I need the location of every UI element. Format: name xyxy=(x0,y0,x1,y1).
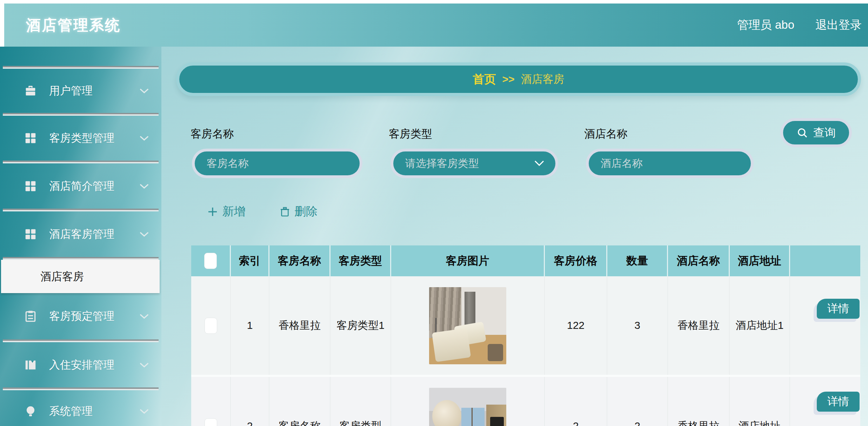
column-header-hotel-name: 酒店名称 xyxy=(668,245,730,276)
chevron-down-icon xyxy=(139,231,149,238)
bulb-icon xyxy=(23,404,38,419)
column-header-hotel-address: 酒店地址 xyxy=(730,245,790,276)
detail-button[interactable]: 详情 xyxy=(817,392,860,412)
cell-index: 2 xyxy=(231,377,269,426)
cell-room-type: 客房类型1 xyxy=(330,276,391,375)
divider xyxy=(3,339,159,342)
column-header-quantity: 数量 xyxy=(607,245,668,276)
cell-hotel-name: 香格里拉 xyxy=(668,276,730,375)
cell-room-image xyxy=(391,276,545,375)
cell-index: 1 xyxy=(231,276,269,375)
divider xyxy=(3,66,159,69)
delete-button-label: 删除 xyxy=(294,204,318,219)
sidebar-item-label: 系统管理 xyxy=(49,404,139,419)
top-header: 酒店管理系统 管理员 abo 退出登录 xyxy=(4,4,868,47)
detail-button[interactable]: 详情 xyxy=(817,299,860,319)
column-header-room-name: 客房名称 xyxy=(269,245,330,276)
sidebar-item-room-booking-management[interactable]: 客房预定管理 xyxy=(0,293,161,339)
sidebar-item-label: 用户管理 xyxy=(49,83,139,98)
trash-icon xyxy=(280,206,290,217)
select-all-cell xyxy=(191,245,231,276)
query-button[interactable]: 查询 xyxy=(780,118,852,147)
room-type-select-placeholder: 请选择客房类型 xyxy=(405,156,534,171)
chevron-down-icon xyxy=(139,361,149,368)
cell-price: 122 xyxy=(545,276,607,375)
chevron-down-icon xyxy=(139,408,149,415)
query-button-label: 查询 xyxy=(813,125,836,141)
room-type-select[interactable]: 请选择客房类型 xyxy=(390,149,558,178)
grid-icon xyxy=(23,227,38,242)
breadcrumb-home-link[interactable]: 首页 xyxy=(473,72,496,87)
sidebar-item-label: 酒店客房管理 xyxy=(49,227,139,242)
cell-actions: 详情 xyxy=(790,377,860,426)
room-type-label: 客房类型 xyxy=(389,127,432,141)
sidebar-item-label: 入住安排管理 xyxy=(49,358,139,372)
room-photo xyxy=(429,287,506,364)
hotel-name-input[interactable] xyxy=(586,149,754,178)
cell-hotel-address: 酒店地址1 xyxy=(730,276,790,375)
table-header-row: 索引 客房名称 客房类型 客房图片 客房价格 数量 酒店名称 酒店地址 xyxy=(191,245,860,276)
sidebar-item-checkin-management[interactable]: 入住安排管理 xyxy=(0,342,161,387)
chevron-down-icon xyxy=(139,135,149,142)
divider xyxy=(3,257,159,260)
chevron-down-icon xyxy=(534,160,545,167)
search-icon xyxy=(796,127,808,139)
hotel-management-app: 酒店管理系统 管理员 abo 退出登录 用户管理 客房类型管理 xyxy=(0,0,868,426)
cell-hotel-address: 酒店地址 xyxy=(730,377,790,426)
select-all-checkbox[interactable] xyxy=(204,253,217,269)
room-photo xyxy=(429,388,506,426)
logout-link[interactable]: 退出登录 xyxy=(815,17,862,33)
add-button-label: 新增 xyxy=(222,204,246,219)
table-row: 2 客房名称 客房类型 2 2 香格里拉 酒店地址 详情 xyxy=(191,377,860,426)
cell-quantity: 2 xyxy=(607,377,668,426)
chevron-down-icon xyxy=(139,87,149,94)
sidebar-item-label: 客房预定管理 xyxy=(49,309,139,324)
row-checkbox[interactable] xyxy=(205,418,217,426)
cell-hotel-name: 香格里拉 xyxy=(668,377,730,426)
breadcrumb-separator: >> xyxy=(502,73,514,85)
briefcase-icon xyxy=(23,83,38,98)
sidebar-item-user-management[interactable]: 用户管理 xyxy=(0,69,161,113)
column-header-room-type: 客房类型 xyxy=(330,245,391,276)
admin-user-label[interactable]: 管理员 abo xyxy=(737,17,794,33)
table-row: 1 香格里拉 客房类型1 122 3 香格里拉 酒店地址1 详情 xyxy=(191,276,860,377)
hotel-name-label: 酒店名称 xyxy=(584,127,628,141)
column-header-price: 客房价格 xyxy=(545,245,607,276)
sidebar-item-label: 酒店简介管理 xyxy=(49,179,139,194)
row-checkbox[interactable] xyxy=(205,318,217,334)
divider xyxy=(3,209,159,211)
divider xyxy=(3,387,159,390)
chevron-down-icon xyxy=(139,183,149,190)
grid-icon xyxy=(23,179,38,194)
plus-icon xyxy=(207,206,218,217)
sidebar-item-hotel-intro-management[interactable]: 酒店简介管理 xyxy=(0,163,161,209)
room-name-label: 客房名称 xyxy=(191,127,234,141)
add-button[interactable]: 新增 xyxy=(207,204,246,219)
header-actions: 管理员 abo 退出登录 xyxy=(737,17,862,33)
breadcrumb-current: 酒店客房 xyxy=(521,72,565,87)
grid-icon xyxy=(23,131,38,146)
sidebar-item-system-management[interactable]: 系统管理 xyxy=(0,390,161,426)
column-header-actions xyxy=(790,245,860,276)
divider xyxy=(3,113,159,116)
sidebar-item-room-type-management[interactable]: 客房类型管理 xyxy=(0,116,161,161)
rooms-table: 索引 客房名称 客房类型 客房图片 客房价格 数量 酒店名称 酒店地址 1 香格… xyxy=(191,245,860,426)
cell-room-type: 客房类型 xyxy=(330,377,391,426)
chevron-down-icon xyxy=(139,313,149,320)
clipboard-icon xyxy=(23,309,38,324)
sidebar-subitem-hotel-room-active[interactable]: 酒店客房 xyxy=(1,260,160,293)
sidebar-item-hotel-room-management[interactable]: 酒店客房管理 xyxy=(0,211,161,257)
cell-room-name: 客房名称 xyxy=(269,377,330,426)
main-content: 首页 >> 酒店客房 客房名称 客房类型 酒店名称 请选择客房类型 查询 新增 … xyxy=(161,47,868,426)
breadcrumb: 首页 >> 酒店客房 xyxy=(176,62,861,96)
app-title: 酒店管理系统 xyxy=(26,15,121,35)
room-name-input[interactable] xyxy=(192,149,362,178)
column-header-index: 索引 xyxy=(231,245,269,276)
cell-quantity: 3 xyxy=(607,276,668,375)
delete-button[interactable]: 删除 xyxy=(280,204,318,219)
cell-room-name: 香格里拉 xyxy=(269,276,330,375)
sidebar: 用户管理 客房类型管理 酒店简介管理 酒店客房管理 xyxy=(0,47,161,426)
cell-price: 2 xyxy=(545,377,607,426)
sidebar-item-label: 客房类型管理 xyxy=(49,131,139,146)
cell-actions: 详情 xyxy=(790,276,860,375)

## ACTIVITY
Output all of the listing above, exactly as given, but without its pictures.

## OUTPUT FOR THIS EXERCISE
I need the location of every UI element. Format: name xyxy=(x0,y0,x1,y1).
column-header-hotel-name: 酒店名称 xyxy=(668,245,730,276)
chevron-down-icon xyxy=(139,231,149,238)
bulb-icon xyxy=(23,404,38,419)
column-header-hotel-address: 酒店地址 xyxy=(730,245,790,276)
detail-button[interactable]: 详情 xyxy=(817,392,860,412)
cell-index: 2 xyxy=(231,377,269,426)
cell-room-type: 客房类型1 xyxy=(330,276,391,375)
divider xyxy=(3,339,159,342)
column-header-quantity: 数量 xyxy=(607,245,668,276)
cell-hotel-name: 香格里拉 xyxy=(668,276,730,375)
cell-room-image xyxy=(391,276,545,375)
cell-index: 1 xyxy=(231,276,269,375)
divider xyxy=(3,66,159,69)
delete-button-label: 删除 xyxy=(294,204,318,219)
sidebar-item-label: 系统管理 xyxy=(49,404,139,419)
top-header: 酒店管理系统 管理员 abo 退出登录 xyxy=(4,4,868,47)
detail-button[interactable]: 详情 xyxy=(817,299,860,319)
column-header-room-name: 客房名称 xyxy=(269,245,330,276)
sidebar-item-room-booking-management[interactable]: 客房预定管理 xyxy=(0,293,161,339)
sidebar-item-label: 用户管理 xyxy=(49,83,139,98)
trash-icon xyxy=(280,206,290,217)
select-all-cell xyxy=(191,245,231,276)
query-button[interactable]: 查询 xyxy=(780,118,852,147)
room-type-select-placeholder: 请选择客房类型 xyxy=(405,156,534,171)
chevron-down-icon xyxy=(139,361,149,368)
cell-price: 122 xyxy=(545,276,607,375)
chevron-down-icon xyxy=(139,408,149,415)
query-button-label: 查询 xyxy=(813,125,836,141)
room-type-select[interactable]: 请选择客房类型 xyxy=(390,149,558,178)
grid-icon xyxy=(23,227,38,242)
breadcrumb-home-link[interactable]: 首页 xyxy=(473,72,496,87)
sidebar-item-label: 酒店客房管理 xyxy=(49,227,139,242)
cell-actions: 详情 xyxy=(790,377,860,426)
room-type-label: 客房类型 xyxy=(389,127,432,141)
sidebar-item-label: 入住安排管理 xyxy=(49,358,139,372)
room-photo xyxy=(429,287,506,364)
hotel-name-input[interactable] xyxy=(586,149,754,178)
cell-hotel-address: 酒店地址1 xyxy=(730,276,790,375)
table-header-row: 索引 客房名称 客房类型 客房图片 客房价格 数量 酒店名称 酒店地址 xyxy=(191,245,860,276)
sidebar-item-checkin-management[interactable]: 入住安排管理 xyxy=(0,342,161,387)
chevron-down-icon xyxy=(139,135,149,142)
divider xyxy=(3,257,159,260)
chevron-down-icon xyxy=(534,160,545,167)
search-icon xyxy=(796,127,808,139)
hotel-management-app: 酒店管理系统 管理员 abo 退出登录 用户管理 客房类型管理 xyxy=(0,0,868,426)
cell-hotel-address: 酒店地址 xyxy=(730,377,790,426)
select-all-checkbox[interactable] xyxy=(204,253,217,269)
room-photo xyxy=(429,388,506,426)
logout-link[interactable]: 退出登录 xyxy=(815,17,862,33)
add-button-label: 新增 xyxy=(222,204,246,219)
table-row: 2 客房名称 客房类型 2 2 香格里拉 酒店地址 详情 xyxy=(191,377,860,426)
cell-quantity: 2 xyxy=(607,377,668,426)
chevron-down-icon xyxy=(139,87,149,94)
sidebar-item-label: 客房预定管理 xyxy=(49,309,139,324)
row-checkbox[interactable] xyxy=(205,418,217,426)
cell-hotel-name: 香格里拉 xyxy=(668,377,730,426)
breadcrumb-separator: >> xyxy=(502,73,514,85)
briefcase-icon xyxy=(23,83,38,98)
sidebar-item-user-management[interactable]: 用户管理 xyxy=(0,69,161,113)
column-header-room-type: 客房类型 xyxy=(330,245,391,276)
admin-user-label[interactable]: 管理员 abo xyxy=(737,17,794,33)
table-row: 1 香格里拉 客房类型1 122 3 香格里拉 酒店地址1 详情 xyxy=(191,276,860,377)
hotel-name-label: 酒店名称 xyxy=(584,127,628,141)
column-header-price: 客房价格 xyxy=(545,245,607,276)
sidebar-item-label: 酒店简介管理 xyxy=(49,179,139,194)
row-checkbox[interactable] xyxy=(205,318,217,334)
divider xyxy=(3,209,159,211)
divider xyxy=(3,387,159,390)
chevron-down-icon xyxy=(139,183,149,190)
grid-icon xyxy=(23,179,38,194)
plus-icon xyxy=(207,206,218,217)
sidebar-item-hotel-intro-management[interactable]: 酒店简介管理 xyxy=(0,163,161,209)
room-name-label: 客房名称 xyxy=(191,127,234,141)
add-button[interactable]: 新增 xyxy=(207,204,246,219)
header-actions: 管理员 abo 退出登录 xyxy=(737,17,862,33)
breadcrumb-current: 酒店客房 xyxy=(521,72,565,87)
grid-icon xyxy=(23,131,38,146)
sidebar-item-system-management[interactable]: 系统管理 xyxy=(0,390,161,426)
column-header-actions xyxy=(790,245,860,276)
divider xyxy=(3,113,159,116)
sidebar-item-room-type-management[interactable]: 客房类型管理 xyxy=(0,116,161,161)
rooms-table: 索引 客房名称 客房类型 客房图片 客房价格 数量 酒店名称 酒店地址 1 香格… xyxy=(191,245,860,426)
cell-room-type: 客房类型 xyxy=(330,377,391,426)
chevron-down-icon xyxy=(139,313,149,320)
clipboard-icon xyxy=(23,309,38,324)
sidebar-subitem-hotel-room-active[interactable]: 酒店客房 xyxy=(1,260,160,293)
sidebar-item-hotel-room-management[interactable]: 酒店客房管理 xyxy=(0,211,161,257)
cell-room-name: 客房名称 xyxy=(269,377,330,426)
main-content: 首页 >> 酒店客房 客房名称 客房类型 酒店名称 请选择客房类型 查询 新增 … xyxy=(161,47,868,426)
breadcrumb: 首页 >> 酒店客房 xyxy=(176,62,861,96)
app-title: 酒店管理系统 xyxy=(26,15,121,35)
room-name-input[interactable] xyxy=(192,149,362,178)
column-header-index: 索引 xyxy=(231,245,269,276)
cell-quantity: 3 xyxy=(607,276,668,375)
delete-button[interactable]: 删除 xyxy=(280,204,318,219)
cell-room-name: 香格里拉 xyxy=(269,276,330,375)
sidebar: 用户管理 客房类型管理 酒店简介管理 酒店客房管理 xyxy=(0,47,161,426)
cell-price: 2 xyxy=(545,377,607,426)
sidebar-item-label: 客房类型管理 xyxy=(49,131,139,146)
cell-actions: 详情 xyxy=(790,276,860,375)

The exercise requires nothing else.